:: Your assignment ::
Which lines in the entries below contain the string "like"? Show each of them in full.

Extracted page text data
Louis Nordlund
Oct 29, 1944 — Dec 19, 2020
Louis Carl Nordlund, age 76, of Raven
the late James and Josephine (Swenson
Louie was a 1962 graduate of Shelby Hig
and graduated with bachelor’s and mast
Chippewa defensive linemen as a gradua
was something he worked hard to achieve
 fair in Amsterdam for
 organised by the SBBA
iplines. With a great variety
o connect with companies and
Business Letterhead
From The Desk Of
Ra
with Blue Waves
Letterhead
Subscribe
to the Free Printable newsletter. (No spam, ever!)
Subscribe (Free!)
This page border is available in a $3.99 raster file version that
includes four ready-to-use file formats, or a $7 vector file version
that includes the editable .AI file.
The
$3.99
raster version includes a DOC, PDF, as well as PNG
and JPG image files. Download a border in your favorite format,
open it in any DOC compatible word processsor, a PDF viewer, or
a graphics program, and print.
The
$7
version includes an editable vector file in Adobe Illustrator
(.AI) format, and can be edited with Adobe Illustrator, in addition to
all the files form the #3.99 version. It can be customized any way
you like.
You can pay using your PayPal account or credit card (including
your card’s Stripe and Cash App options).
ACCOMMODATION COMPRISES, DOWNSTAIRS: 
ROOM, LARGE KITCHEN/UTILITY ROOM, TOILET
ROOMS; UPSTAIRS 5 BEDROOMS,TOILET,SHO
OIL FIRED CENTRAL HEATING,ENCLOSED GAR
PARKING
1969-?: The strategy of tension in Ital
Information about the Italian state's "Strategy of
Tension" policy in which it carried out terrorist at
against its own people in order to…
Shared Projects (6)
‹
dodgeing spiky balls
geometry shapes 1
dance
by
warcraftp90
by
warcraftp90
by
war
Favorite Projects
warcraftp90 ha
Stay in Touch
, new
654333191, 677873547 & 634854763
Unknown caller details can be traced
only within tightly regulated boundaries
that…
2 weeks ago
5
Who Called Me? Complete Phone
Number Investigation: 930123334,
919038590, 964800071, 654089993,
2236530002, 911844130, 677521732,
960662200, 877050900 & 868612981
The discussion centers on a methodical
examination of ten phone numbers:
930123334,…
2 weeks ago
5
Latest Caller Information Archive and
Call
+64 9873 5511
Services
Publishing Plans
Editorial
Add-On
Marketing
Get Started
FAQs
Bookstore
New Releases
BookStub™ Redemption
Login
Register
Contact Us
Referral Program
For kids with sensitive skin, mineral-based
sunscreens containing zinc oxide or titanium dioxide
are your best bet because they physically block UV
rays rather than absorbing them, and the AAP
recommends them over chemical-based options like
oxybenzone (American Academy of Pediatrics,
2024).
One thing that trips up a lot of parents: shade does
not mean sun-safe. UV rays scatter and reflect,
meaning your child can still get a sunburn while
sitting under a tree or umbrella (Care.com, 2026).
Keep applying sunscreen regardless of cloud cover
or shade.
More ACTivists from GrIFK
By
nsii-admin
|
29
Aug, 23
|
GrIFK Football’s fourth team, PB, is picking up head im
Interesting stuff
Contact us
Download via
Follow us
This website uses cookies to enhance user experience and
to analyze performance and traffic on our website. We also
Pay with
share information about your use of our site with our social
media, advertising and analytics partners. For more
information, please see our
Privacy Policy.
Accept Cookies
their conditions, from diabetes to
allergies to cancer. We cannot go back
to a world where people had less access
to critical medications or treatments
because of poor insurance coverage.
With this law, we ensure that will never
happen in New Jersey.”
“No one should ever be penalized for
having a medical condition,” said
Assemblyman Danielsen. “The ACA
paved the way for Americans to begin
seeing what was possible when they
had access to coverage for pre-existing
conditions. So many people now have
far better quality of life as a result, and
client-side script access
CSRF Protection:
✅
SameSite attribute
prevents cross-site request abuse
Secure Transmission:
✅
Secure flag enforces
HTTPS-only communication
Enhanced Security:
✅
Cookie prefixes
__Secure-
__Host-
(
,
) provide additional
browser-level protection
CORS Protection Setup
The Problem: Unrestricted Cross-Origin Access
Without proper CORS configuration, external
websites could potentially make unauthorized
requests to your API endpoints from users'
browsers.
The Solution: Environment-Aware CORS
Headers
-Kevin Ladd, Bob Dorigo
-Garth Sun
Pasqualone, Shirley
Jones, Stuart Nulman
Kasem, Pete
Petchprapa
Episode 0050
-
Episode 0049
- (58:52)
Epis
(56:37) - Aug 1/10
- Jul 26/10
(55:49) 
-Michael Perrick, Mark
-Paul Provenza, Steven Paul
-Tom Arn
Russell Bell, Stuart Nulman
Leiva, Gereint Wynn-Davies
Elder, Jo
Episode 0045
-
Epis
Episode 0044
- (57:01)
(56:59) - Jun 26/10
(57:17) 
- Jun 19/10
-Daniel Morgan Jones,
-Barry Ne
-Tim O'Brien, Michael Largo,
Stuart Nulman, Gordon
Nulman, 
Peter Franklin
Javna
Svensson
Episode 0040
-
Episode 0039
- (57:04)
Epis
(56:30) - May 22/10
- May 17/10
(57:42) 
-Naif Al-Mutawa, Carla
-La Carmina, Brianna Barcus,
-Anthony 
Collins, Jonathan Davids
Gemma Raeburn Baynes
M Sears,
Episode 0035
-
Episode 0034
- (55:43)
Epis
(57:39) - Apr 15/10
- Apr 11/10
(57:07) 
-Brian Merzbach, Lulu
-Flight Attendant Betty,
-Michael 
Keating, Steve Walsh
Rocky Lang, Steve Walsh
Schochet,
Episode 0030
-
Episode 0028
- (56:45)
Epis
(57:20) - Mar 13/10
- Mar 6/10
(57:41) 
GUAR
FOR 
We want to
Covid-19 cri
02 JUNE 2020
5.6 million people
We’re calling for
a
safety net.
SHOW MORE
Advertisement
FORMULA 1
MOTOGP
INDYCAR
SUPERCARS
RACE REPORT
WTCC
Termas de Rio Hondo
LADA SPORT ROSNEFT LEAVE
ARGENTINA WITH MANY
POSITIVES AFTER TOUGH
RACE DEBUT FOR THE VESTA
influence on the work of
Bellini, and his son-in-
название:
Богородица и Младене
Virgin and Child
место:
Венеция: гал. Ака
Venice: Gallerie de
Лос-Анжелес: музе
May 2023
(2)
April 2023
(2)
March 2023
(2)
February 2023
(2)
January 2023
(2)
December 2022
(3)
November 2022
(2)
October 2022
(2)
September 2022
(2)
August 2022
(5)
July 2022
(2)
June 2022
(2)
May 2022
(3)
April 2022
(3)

:: Written solution ::
you like.
recommends them over chemical-based options like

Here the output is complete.